Call for papers: American Association of Geographers Annual Meeting, San Francisco, California, 29 March – 2 April, 2016

Session title: New geographies of war

Organizers: Steven Radil, University of Idaho; Olivier Walther, University of Southern Denmark

Session description: Recent scholarship claims that the phenomenon of war is waning (Pinker 2011). These claims stand in stark contrast to the growing ‘new war’ literature that posits emergent forms of war that involve a variety of new political actors (Kaldor 2012) and, presumably, new spatial arrangements of political power and geopolitical imaginaries. Geographers have played an important role in some debates about war by clarifying the constructed spatial economies of war (Le Billion 2001); drawing attention to the biopolitics of war (Hyndman 2012); showing how war is central to the construction of everyday places and spaces far away from battle zones (Graham 2006); and exploring how geographic technology is implicated in the production of some types of war (Beck 2003). Although geographers have had less to say about the possibly changing nature of war itself, geographic scholarship has much to offer the ‘new war’ debates.

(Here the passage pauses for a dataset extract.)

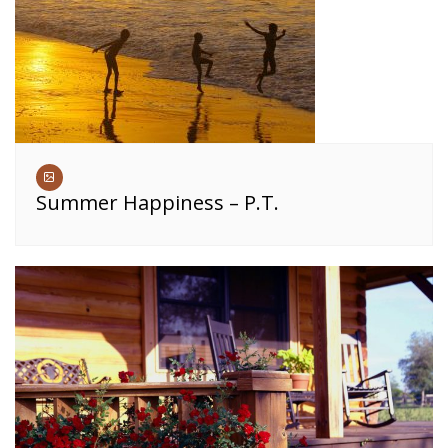
Summer Happiness – P.T.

We envision a session that brings together recent geographic scholarship on war that explores themes such as:

Geographic approaches to the ‘new war’ hypothesis

New spatialities of political power

Emergent transnational political networks and movements

Innovative geographic methodologies to the study of war

Contextual approaches to recent civil wars and insurgencies

Contagion effects of war

New dimensions to the normalization and pervasiveness of war

We invite papers on these or related topics. Please send proposed titles and abstracts (250 words or less) and/or expressions of interest to both Steven Radil (sradil@uidaho.edu) and Olivier Walther (ow@sam.sdu.dk) no later than 15 October, 2015.

Sponsored by the Political Geography Specialty Group.

References:

Beck, R. A. (2003). Remote sensing and GIS as counterterrorism tools in the Afghanistan war: A case study of the Zhawar Kili region. The Professional Geographer, 55(2), 170-179.

Graham, S. (2006). Cities and the ‘War on Terror’. International Journal of Urban and Regional Research, 30(2), 255-276.

Hyndman, J. (2012). The geopolitics of migration and mobility. Geopolitics, 17(2), 243-255.

Kaldor, M. (2012). New and old wars: Organized violence in a global era. 3rd Ed. Malden, MA: Polity.

Le Billon, P. (2001). The political ecology of war: natural resources and armed conflicts. Political Geography, 20(5), 561-584.

Pinker, S. (2011). The better angels of our nature: Why violence has declined. New York: Viking.